• foxyshadis (unregistered) in reply to QJo
    QJo:
    Call me Mister Slowcoach, but is it not the case that 65535 and FFFF return different colours?
    The "&" at the end probably makes all the difference in the world. Hell if I know what, vendor-specific shit always sucks.
  • Paul (unregistered) in reply to AN AMAZING CODER
    AN AMAZING CODER:
    It has to do with coordinating that effort with everyone around the world as well.

    Sure, you can get up an hour earlier... but then what? Do you go to work earlier and leave earlier? What if you can't?

    Actually, the sort of jobs where you need to coordinate with people around the world are generally the sort of jobs where you don't need daylight that much. They're mainly office jobs.

    (Things like travel don't count, as while they're coordinated around the world, and daylight helps, they normally just happen in their own time anyway, not related to a '9 to 5' life)

    The sort of jobs where daylight will be a real benefit tend to only have timing relationships locally - eg farming, building, road maintenance, schools etc.

    As long as there's an overlapping time period (eg for shops, government services etc), it doesn't really matter if some work on a different 'work day' to others. In fact, having, for instance, schools run from 7am to 1pm and office workers work from 9 to 5 may actually help with traffic congestion etc.

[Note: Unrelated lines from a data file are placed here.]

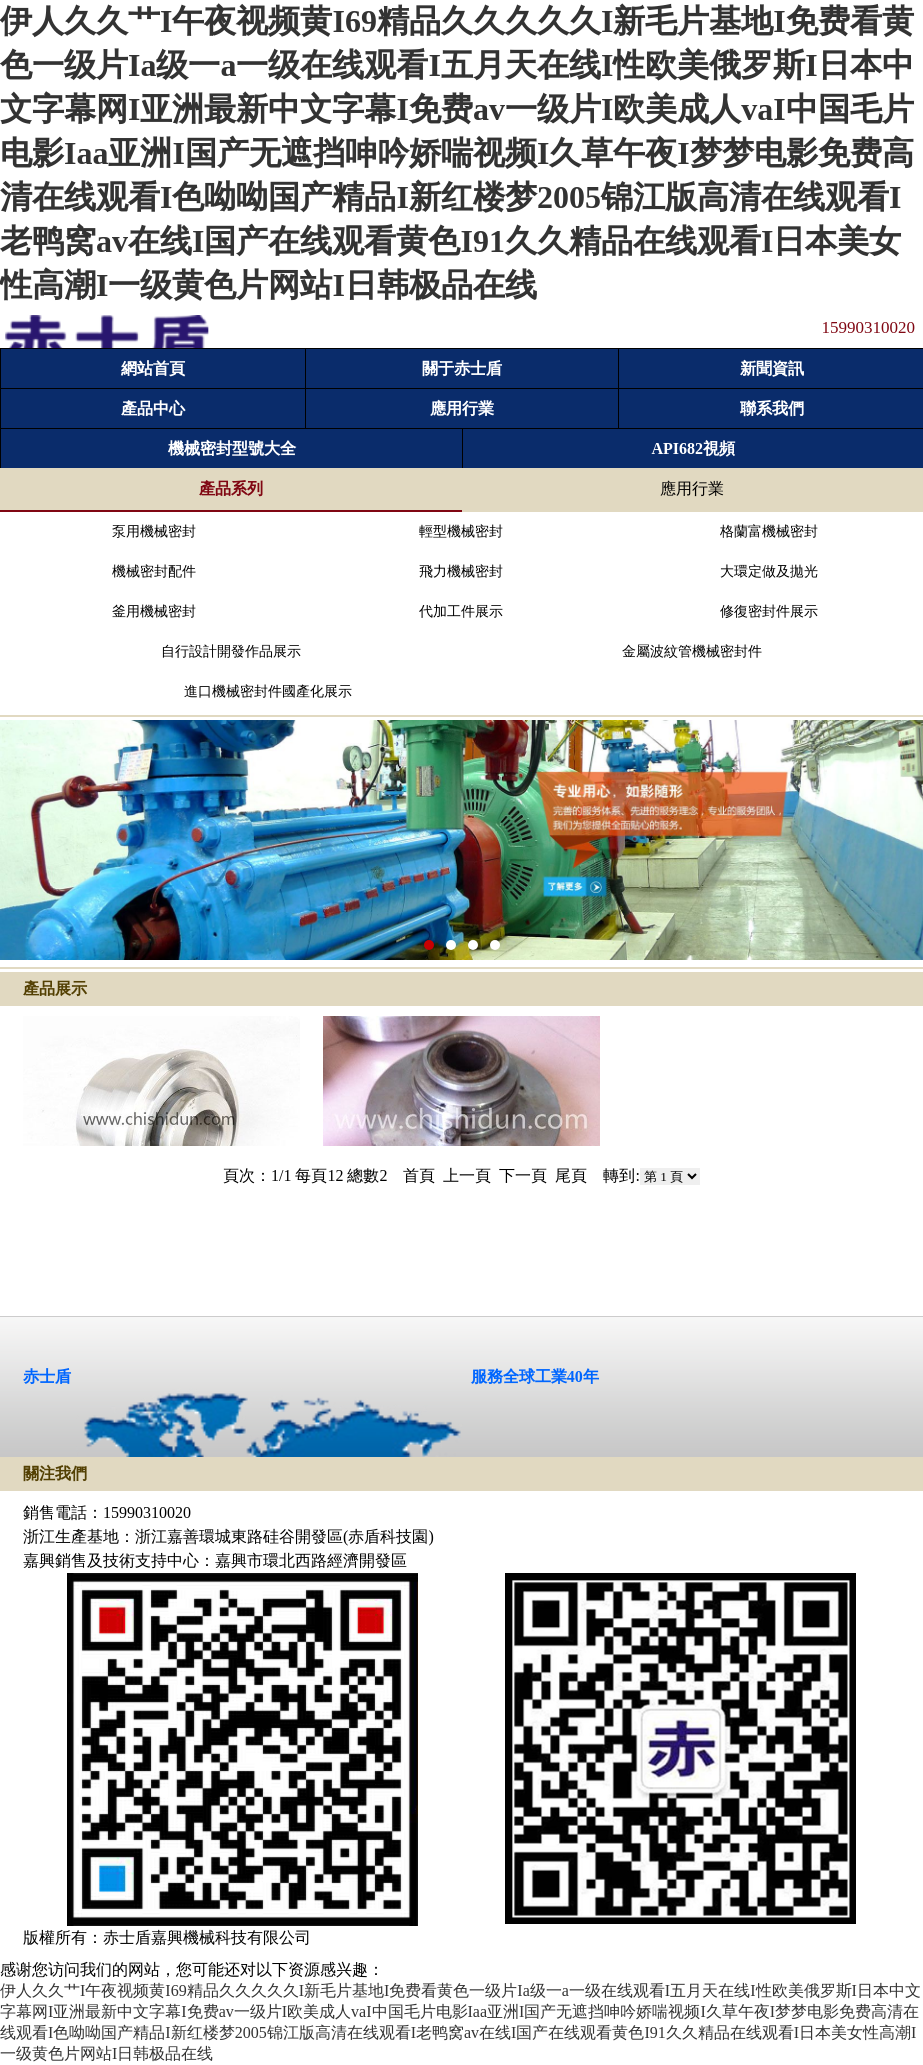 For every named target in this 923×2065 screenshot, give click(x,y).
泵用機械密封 (154, 531)
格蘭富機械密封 (769, 531)
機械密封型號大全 (232, 448)
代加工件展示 (461, 611)
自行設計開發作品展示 (231, 651)
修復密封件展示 (769, 611)
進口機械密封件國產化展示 (268, 691)
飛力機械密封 (461, 571)
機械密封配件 (154, 571)
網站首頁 (153, 368)
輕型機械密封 (461, 531)
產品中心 (153, 408)
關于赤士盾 (462, 368)
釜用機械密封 (154, 611)
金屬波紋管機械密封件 (692, 651)
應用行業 (462, 408)
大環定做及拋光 (769, 571) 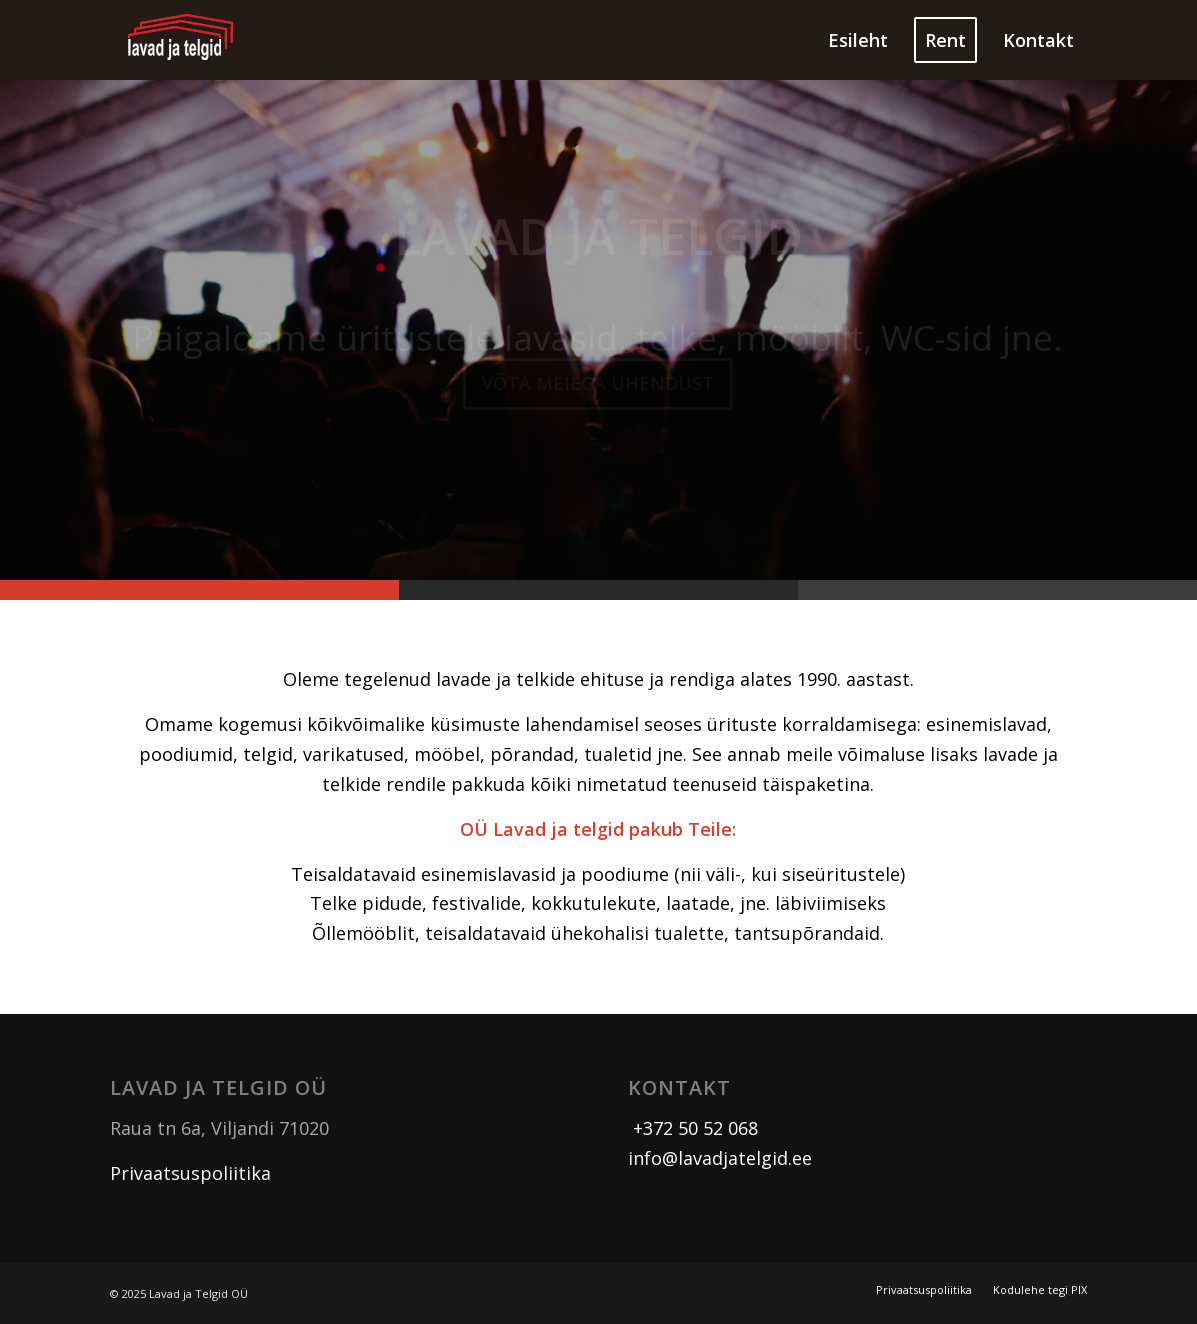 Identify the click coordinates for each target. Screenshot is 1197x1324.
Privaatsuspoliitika (190, 1173)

  • Gibbon1 (unregistered) in reply to dkf
    dkf:
    Umm:
    This was written in the early nineties but the code is in SVN???
    Doesn't mean that the code was originally committed to SVN, just that someone has committed it since. (It could have been originally in CVS or RCS or even — $DEITY help us — SCCS; there are tools for migrating.)

    Back in my day when we wanted to do diffs we'd take the new punch card and put it on top of the old punch card and hold it up to the light.

    And we were happy.

  • Some Damn Yank (unregistered) in reply to dkf
    dkf:
    Umm:
    This was written in the early nineties but the code is in SVN???
    Doesn't mean that the code was originally committed to SVN, just that someone has committed it since. (It could have been originally in CVS or RCS or even — $DEITY help us — SCCS; there are tools for migrating.)
    I've worked places where source code was "archived" by putting a paper printout in a filing cabinet, as backup for the punch cards/mag tapes. Don't laugh - they don't crash during power failures and they're impervious to magnetic fields. Fire, however, can be problematic.
  • TortoiseWrath (unregistered) in reply to Matt Westwood
    Matt Westwood:
    lmm:
    Steve The Cynic:
    I think you'll find that "BST" is abbreviationese for "British Summer Time". And the UNIX epoch is normally quoted as 1970-01-01 00:00:00 UTC, even if that isn't necessarily the right time zone/standard.

    And the British don't use BST in the middle of January, even if it is sometimes hard to tell British summer and winter apart.

    You've fallen for one of the classic blunders. British January is indeed usually UTC, but that particular January was on British Standard Time.

    "British Standard Time" - no, no, no - British Summer Time. It was an experiment to see whether it was better to have darker mornings and lighter evenings. It was just about getting light by 9 a.m. It was great.

    ...and this is why everyone should operate on UTC.

  • tlhonmey (unregistered)

    So... Given that the parameter is passed across as a string, why not simply add the standard color names to the list of cases and then new applications can use something sensible without breaking the old ones?

    Just because you can't make it beautiful doesn't mean you can't make it easier to use.